The little man accompanied these latter words with a wink, expressive of the estimate he had formed of the travelers' pocketbook.
To this Mr. Codlin, who had a surly, grumbling manner, replied, as he twitched Punch off the tombstone and flung him into the box:
"I don't care if we haven't lost a farden, but you're too free. If you stood in front of the curtain and see the public's faces as I do, you'd know human natur' better."
Turning over the figures in the box like one who knew and despised them, Mr. Codlin drew one forth and held it up for the inspection of his friend:
"Look here; here's all this Judy's clothes falling to pieces again. You haven't got a needle and thread, I suppose?"
The little man shook his head and scratched it sadly, as he contemplated this condition of a principal performer in his show. Seeing that they were at a loss, the child said, timidly:
"I have a needle, sir, in my basket, and thread too. Will you let me try to mend it for you? I think I could do it neater than you could."
Even Mr. Codlin had nothing to urge against a proposal so seasonable. Nell, kneeling down beside the box, was soon busily engaged in her task, and finished it in a wonderful way.
While she was thus at work, the merry little man looked at her with an interest which did not appear to be any less when he glanced at her helpless companion. When she had finished her work he thanked her, and asked to what place they were traveling.
"N – no farther to-night, I think," said the child, looking toward her grandfather.
"If you're wanting a place to stop at," the man remarked. "I should advise you to take up at the same house with us. That's it.

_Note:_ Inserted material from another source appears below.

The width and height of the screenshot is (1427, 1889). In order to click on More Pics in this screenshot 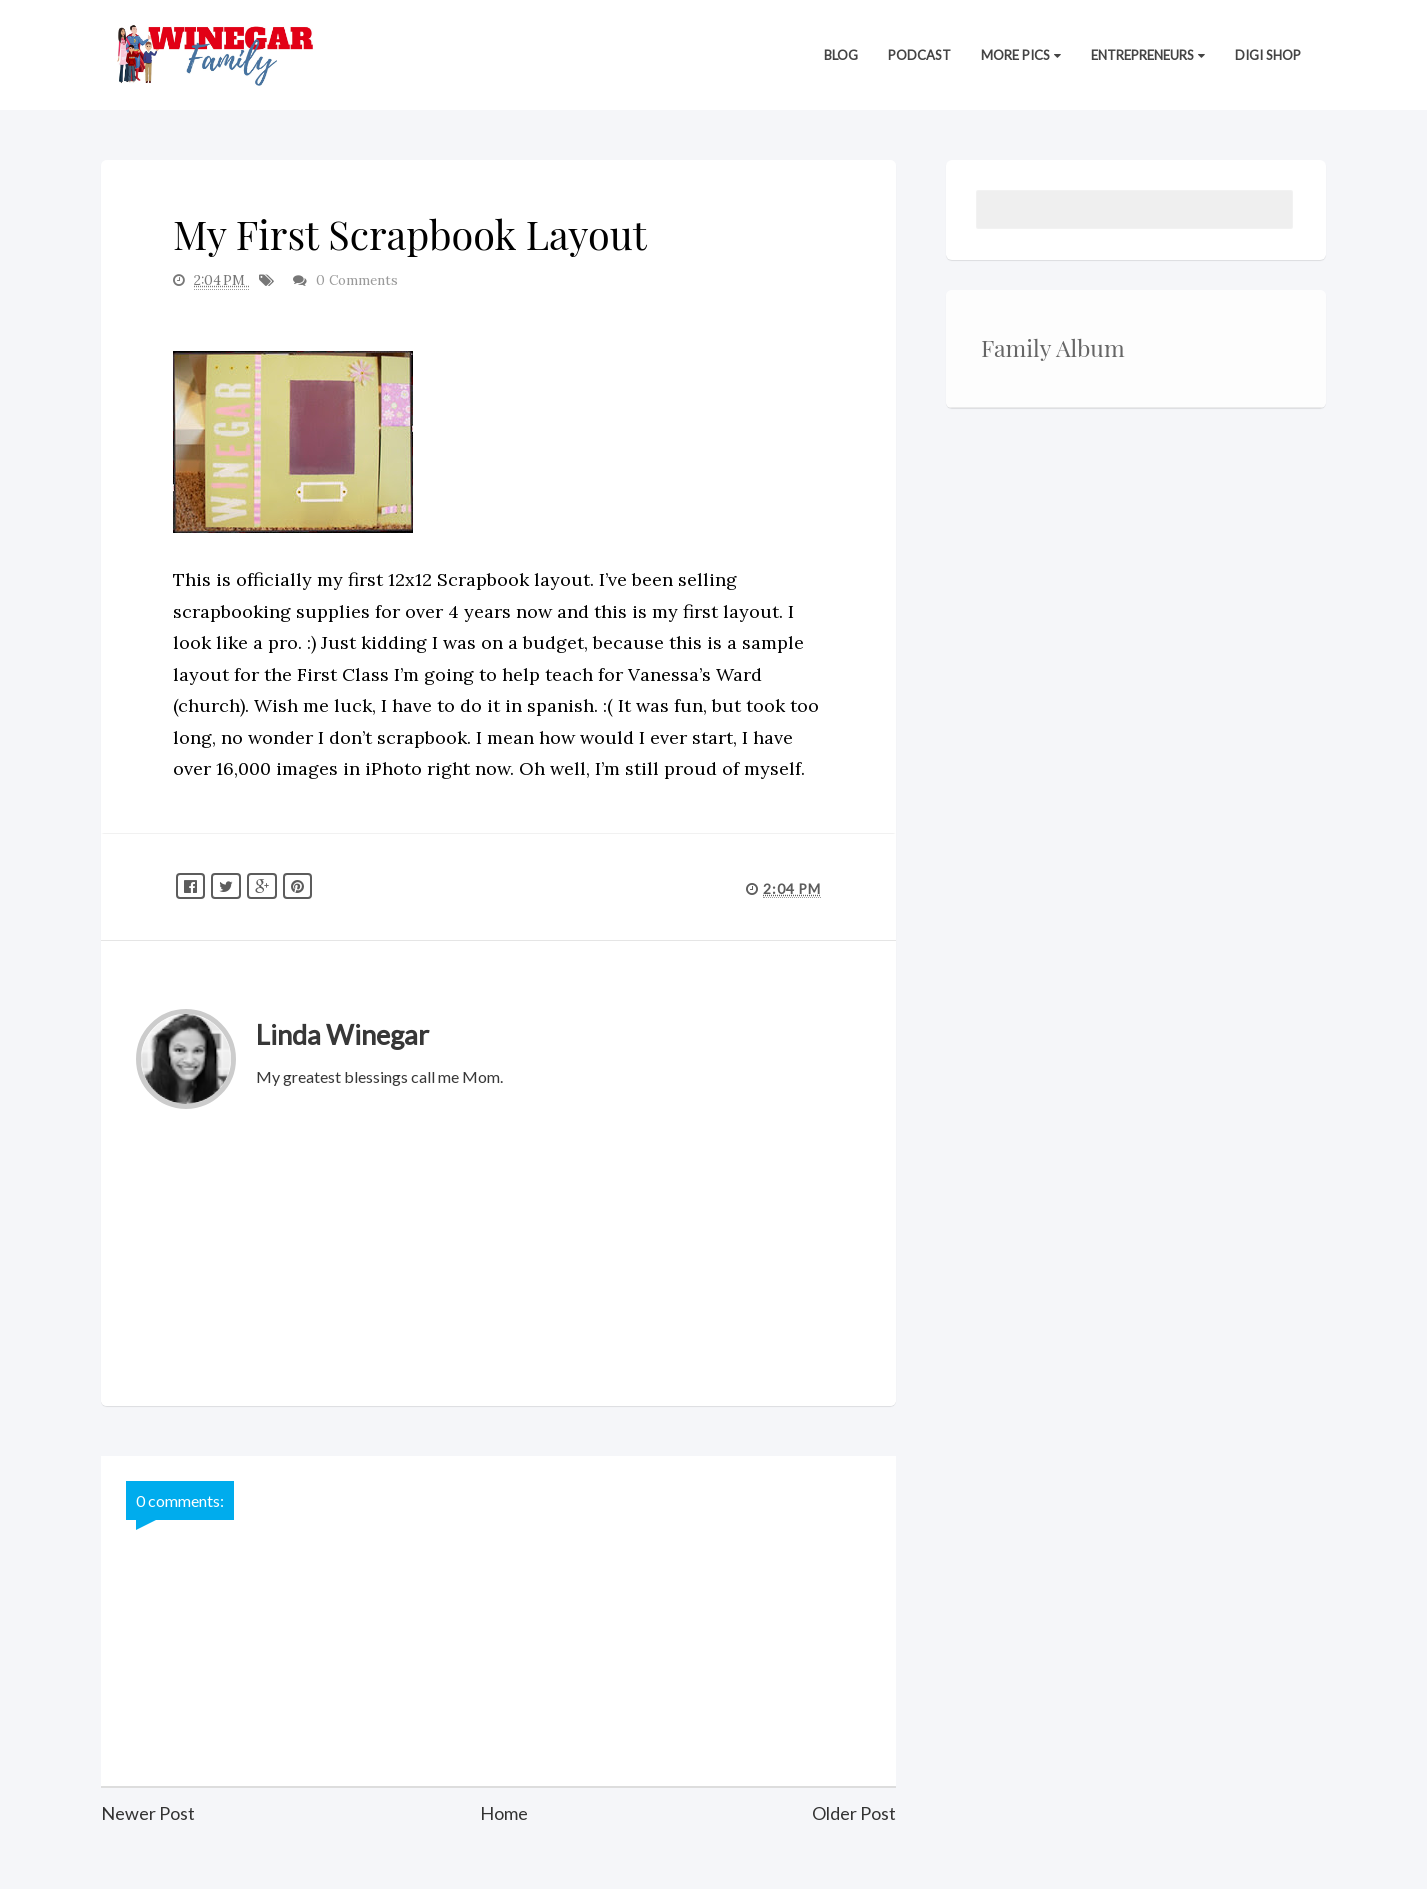 , I will do `click(1021, 55)`.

The long low, white house there. It's very cheap."
They went to the little inn, and when they had been refreshed, the whole house hurried away into an empty stable where the show stood, and where, by the light of a few flaring candles stuck round a hoop which hung by a line from the ceiling, it was to be forthwith shown.
And now Mr. Thomas Codlin, after blowing away at the Pan's pipes, took his station on one side of the curtain which concealed the mover of the figures, and, putting his hands in his pockets, prepared to reply to all questions and remarks of Punch, and to make a pretence of being his most intimate private friend, of believing in him to the fullest and most unlimited extent, of knowing that Mr. Punch enjoyed day and night a merry and glorious life in that temple, and that he was at all times and under every circumstance the same wise and joyful person that all present then beheld him.
The whole performance was applauded until the old stable rang, and gifts were showered in with a liberality which testified yet more strongly to the general delight. Among the laughter none was more loud and frequent than the old man's. Nell's was unheard, for she, poor child, with her head drooping on his shoulder, had fallen asleep, and slept too soundly to be roused by any of his efforts to awaken her to a part in his glee.
The supper was very good, but she was too tired to eat, and yet would not leave the old man until she had kissed him in his bed. He, happily insensible to every care and anxiety, sat listening with a vacant smile and admiring face to all that his new friends said; and it was not until they retired yawning to their room that he followed the child up-stairs.
She had a little money, but it was very little; and when that was gone they must begin to beg. There was one piece of gold among it, and a need might come when its worth to them would be increased a hundred times. It would be best to hide this coin, and never show it unless their case was entirely desperate, and nothing else was left them.
Her resolution taken, she sewed the piece of gold into her dress, and going to bed with a lighter heart sunk into a deep slumber.